Gather each line containing the string "Сетка" from these entries.

*Excerpts from a dataset*:

· · · · · · ·

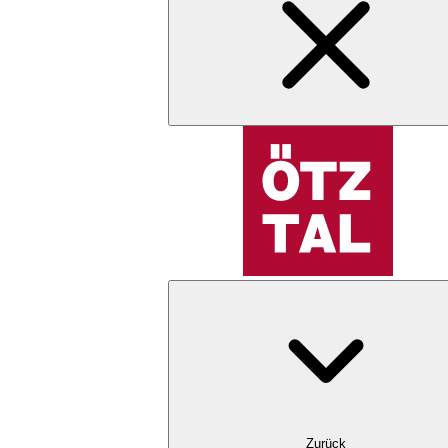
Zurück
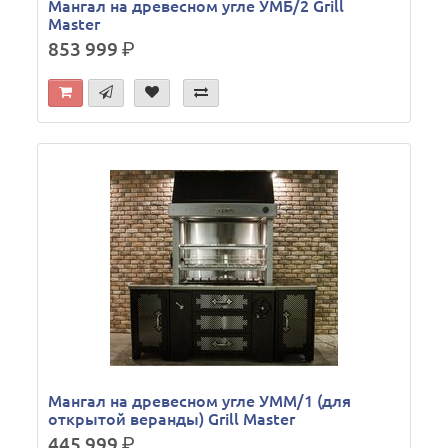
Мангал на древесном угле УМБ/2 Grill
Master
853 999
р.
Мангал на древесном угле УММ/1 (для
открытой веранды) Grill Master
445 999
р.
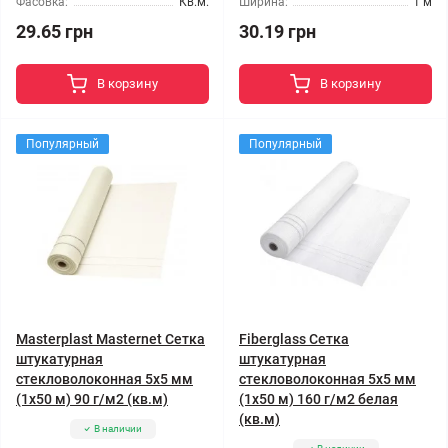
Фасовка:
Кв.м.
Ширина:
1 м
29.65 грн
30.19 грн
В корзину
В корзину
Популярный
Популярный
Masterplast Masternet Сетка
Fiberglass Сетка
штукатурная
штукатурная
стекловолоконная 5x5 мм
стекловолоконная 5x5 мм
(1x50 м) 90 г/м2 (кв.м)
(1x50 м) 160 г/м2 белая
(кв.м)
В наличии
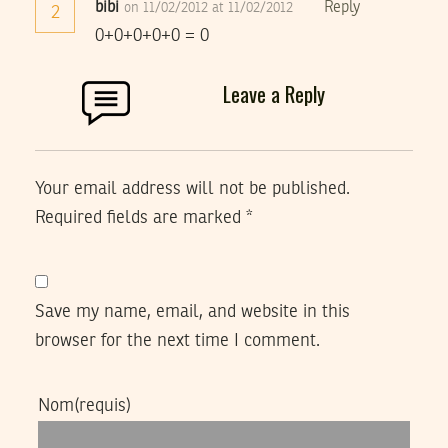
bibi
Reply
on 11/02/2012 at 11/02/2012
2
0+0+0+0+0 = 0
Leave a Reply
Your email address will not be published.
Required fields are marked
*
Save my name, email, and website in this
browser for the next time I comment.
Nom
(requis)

· · · · · · ·

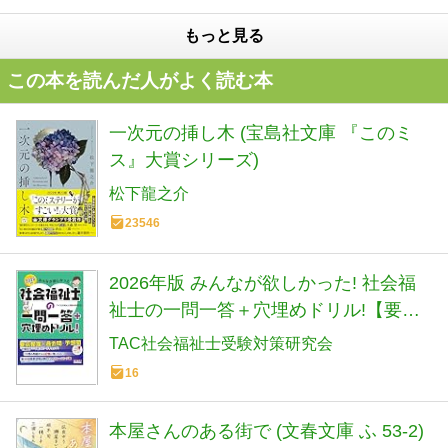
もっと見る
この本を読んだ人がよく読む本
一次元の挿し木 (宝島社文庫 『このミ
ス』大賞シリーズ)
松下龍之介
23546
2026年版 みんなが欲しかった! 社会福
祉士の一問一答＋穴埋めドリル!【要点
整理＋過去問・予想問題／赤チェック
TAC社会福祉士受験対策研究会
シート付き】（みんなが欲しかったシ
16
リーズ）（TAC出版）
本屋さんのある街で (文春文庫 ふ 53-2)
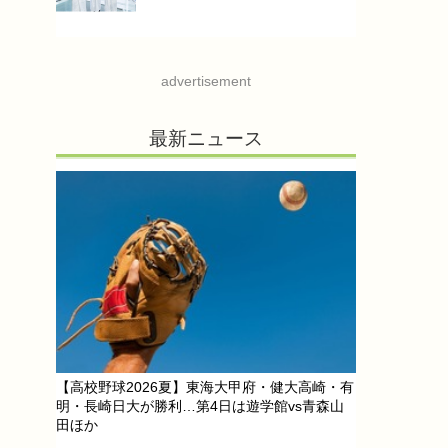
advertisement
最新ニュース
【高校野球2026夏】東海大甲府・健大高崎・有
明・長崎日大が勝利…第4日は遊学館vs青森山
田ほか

· · · · · · ·

*Written answer*:
Masterplast Masternet Сетка
Fiberglass Сетка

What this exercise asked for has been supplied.